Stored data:
□ □ □

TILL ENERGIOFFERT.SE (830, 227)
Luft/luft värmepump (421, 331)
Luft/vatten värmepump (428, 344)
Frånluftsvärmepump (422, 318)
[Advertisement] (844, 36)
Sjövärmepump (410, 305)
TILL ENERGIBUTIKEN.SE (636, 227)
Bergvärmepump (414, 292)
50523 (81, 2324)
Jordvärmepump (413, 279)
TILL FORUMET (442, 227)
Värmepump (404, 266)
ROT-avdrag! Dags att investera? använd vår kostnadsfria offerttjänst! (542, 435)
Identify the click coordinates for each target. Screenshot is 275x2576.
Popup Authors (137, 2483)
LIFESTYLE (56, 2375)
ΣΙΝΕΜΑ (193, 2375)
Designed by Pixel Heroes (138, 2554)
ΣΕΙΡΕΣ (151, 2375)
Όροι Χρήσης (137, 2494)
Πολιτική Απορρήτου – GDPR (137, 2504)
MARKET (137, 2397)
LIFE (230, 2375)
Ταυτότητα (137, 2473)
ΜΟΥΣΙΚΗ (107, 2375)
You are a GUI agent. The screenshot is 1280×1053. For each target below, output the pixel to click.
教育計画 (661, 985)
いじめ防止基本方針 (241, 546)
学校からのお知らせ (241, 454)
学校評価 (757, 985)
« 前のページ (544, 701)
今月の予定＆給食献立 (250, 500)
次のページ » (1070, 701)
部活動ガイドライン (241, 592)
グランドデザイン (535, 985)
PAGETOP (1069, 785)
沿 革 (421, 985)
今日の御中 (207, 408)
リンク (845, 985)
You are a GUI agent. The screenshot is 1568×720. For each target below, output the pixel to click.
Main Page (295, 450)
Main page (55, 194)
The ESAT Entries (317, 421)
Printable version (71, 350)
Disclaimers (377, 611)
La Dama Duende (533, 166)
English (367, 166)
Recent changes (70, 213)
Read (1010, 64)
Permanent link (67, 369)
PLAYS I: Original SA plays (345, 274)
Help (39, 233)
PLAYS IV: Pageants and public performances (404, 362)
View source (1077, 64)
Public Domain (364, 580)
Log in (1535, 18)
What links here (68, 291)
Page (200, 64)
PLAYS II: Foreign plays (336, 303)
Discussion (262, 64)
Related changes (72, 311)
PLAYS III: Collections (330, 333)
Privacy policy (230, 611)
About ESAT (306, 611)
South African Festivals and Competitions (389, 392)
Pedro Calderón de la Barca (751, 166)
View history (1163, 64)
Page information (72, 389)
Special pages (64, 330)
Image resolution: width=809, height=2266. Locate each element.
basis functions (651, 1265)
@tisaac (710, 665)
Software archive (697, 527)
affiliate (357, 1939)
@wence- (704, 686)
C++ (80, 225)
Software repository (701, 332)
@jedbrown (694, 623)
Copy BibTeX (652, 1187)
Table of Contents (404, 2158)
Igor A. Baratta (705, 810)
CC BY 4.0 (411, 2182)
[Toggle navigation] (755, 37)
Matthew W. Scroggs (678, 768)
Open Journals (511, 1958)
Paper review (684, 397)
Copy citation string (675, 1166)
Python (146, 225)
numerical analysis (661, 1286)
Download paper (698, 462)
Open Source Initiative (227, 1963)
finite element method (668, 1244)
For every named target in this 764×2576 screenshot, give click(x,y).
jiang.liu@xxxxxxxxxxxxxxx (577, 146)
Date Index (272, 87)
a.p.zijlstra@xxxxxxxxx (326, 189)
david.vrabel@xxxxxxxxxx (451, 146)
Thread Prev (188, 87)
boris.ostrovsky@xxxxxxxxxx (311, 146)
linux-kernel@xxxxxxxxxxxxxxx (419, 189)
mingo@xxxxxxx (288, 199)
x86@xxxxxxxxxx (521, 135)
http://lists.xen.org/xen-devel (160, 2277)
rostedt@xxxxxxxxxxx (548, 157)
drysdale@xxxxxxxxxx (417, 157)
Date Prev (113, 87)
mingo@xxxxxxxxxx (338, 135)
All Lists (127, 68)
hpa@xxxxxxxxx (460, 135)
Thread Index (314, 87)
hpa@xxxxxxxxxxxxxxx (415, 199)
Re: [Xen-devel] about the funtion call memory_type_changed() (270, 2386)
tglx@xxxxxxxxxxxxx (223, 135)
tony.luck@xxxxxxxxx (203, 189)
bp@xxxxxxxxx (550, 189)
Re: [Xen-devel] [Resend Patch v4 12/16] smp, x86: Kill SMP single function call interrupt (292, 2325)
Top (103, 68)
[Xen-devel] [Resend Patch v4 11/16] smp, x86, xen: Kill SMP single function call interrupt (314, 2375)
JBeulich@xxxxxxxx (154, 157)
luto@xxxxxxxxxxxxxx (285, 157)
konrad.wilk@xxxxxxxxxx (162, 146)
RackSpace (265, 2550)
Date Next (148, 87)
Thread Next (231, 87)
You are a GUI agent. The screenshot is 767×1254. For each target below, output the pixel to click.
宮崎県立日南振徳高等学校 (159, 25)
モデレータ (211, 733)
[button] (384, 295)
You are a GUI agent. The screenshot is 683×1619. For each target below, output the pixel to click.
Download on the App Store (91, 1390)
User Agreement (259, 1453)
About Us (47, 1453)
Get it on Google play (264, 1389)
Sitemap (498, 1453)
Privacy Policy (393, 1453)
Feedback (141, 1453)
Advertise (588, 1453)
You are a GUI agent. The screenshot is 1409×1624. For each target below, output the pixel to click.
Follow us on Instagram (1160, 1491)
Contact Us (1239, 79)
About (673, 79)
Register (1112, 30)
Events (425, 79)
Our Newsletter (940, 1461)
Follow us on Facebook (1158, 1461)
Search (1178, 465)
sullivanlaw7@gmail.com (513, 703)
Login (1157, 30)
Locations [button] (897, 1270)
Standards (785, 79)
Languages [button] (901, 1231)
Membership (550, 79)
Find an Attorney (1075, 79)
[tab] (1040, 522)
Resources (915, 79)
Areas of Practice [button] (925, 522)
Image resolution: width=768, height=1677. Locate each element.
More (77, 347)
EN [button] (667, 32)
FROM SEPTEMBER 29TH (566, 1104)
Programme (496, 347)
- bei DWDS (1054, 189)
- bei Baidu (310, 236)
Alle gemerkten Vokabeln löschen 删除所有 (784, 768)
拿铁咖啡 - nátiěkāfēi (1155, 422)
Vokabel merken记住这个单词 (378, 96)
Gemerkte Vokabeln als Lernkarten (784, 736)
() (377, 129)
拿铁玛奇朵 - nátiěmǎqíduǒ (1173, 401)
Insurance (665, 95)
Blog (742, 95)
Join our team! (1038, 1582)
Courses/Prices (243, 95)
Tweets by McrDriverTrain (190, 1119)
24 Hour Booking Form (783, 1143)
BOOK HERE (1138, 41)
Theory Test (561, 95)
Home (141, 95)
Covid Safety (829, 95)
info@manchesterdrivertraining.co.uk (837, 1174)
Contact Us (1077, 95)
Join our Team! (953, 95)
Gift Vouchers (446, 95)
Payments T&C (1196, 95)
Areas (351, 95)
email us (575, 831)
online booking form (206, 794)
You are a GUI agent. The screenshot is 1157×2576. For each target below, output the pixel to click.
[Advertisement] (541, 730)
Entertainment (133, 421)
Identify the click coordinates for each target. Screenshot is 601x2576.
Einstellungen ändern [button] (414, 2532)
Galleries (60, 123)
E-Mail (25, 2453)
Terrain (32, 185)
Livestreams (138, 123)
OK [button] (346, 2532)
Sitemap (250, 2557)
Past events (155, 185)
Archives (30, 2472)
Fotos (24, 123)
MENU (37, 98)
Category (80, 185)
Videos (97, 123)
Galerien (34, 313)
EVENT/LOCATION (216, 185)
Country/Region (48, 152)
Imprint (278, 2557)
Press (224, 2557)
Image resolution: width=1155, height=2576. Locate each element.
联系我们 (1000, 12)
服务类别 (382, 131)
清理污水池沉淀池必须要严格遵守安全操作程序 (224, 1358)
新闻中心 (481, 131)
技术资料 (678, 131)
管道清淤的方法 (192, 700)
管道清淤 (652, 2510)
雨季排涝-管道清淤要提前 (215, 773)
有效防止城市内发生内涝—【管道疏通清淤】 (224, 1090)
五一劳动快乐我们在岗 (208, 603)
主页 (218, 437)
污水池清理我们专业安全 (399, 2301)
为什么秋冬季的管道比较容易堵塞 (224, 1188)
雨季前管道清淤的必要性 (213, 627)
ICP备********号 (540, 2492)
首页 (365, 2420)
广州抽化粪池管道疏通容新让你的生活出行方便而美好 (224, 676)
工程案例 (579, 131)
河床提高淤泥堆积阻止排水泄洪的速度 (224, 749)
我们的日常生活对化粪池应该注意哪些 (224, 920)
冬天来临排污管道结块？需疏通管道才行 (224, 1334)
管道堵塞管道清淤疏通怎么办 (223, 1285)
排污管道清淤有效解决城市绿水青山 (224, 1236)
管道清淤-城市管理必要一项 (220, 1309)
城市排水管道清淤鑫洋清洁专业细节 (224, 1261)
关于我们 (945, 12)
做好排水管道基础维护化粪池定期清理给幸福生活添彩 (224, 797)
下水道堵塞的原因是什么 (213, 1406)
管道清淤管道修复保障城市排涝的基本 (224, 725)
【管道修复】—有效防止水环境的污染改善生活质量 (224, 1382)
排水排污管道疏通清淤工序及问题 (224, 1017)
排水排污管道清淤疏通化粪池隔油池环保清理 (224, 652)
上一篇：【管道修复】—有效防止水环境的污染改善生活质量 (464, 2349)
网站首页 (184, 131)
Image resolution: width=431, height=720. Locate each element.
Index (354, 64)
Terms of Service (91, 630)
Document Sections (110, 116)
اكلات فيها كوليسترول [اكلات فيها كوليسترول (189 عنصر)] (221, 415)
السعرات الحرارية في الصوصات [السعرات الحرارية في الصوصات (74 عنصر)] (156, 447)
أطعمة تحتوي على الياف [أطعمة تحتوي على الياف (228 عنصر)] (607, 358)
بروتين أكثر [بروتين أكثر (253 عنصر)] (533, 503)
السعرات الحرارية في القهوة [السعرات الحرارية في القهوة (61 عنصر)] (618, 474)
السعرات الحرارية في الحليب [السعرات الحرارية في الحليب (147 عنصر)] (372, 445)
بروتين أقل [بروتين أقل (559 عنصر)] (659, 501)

□ □ □

### To do
Print only these lines, please. They run from the start of the entries above to the line containing "Όροι Χρήσης (137, 2494)", both ends included, and must match exactly.

### Answer box
TILL ENERGIOFFERT.SE (830, 227)
Luft/luft värmepump (421, 331)
Luft/vatten värmepump (428, 344)
Frånluftsvärmepump (422, 318)
[Advertisement] (844, 36)
Sjövärmepump (410, 305)
TILL ENERGIBUTIKEN.SE (636, 227)
Bergvärmepump (414, 292)
50523 (81, 2324)
Jordvärmepump (413, 279)
TILL FORUMET (442, 227)
Värmepump (404, 266)
ROT-avdrag! Dags att investera? använd vår kostnadsfria offerttjänst! (542, 435)
Identify the click coordinates for each target. Screenshot is 275x2576.
Popup Authors (137, 2483)
LIFESTYLE (56, 2375)
ΣΙΝΕΜΑ (193, 2375)
Designed by Pixel Heroes (138, 2554)
ΣΕΙΡΕΣ (151, 2375)
Όροι Χρήσης (137, 2494)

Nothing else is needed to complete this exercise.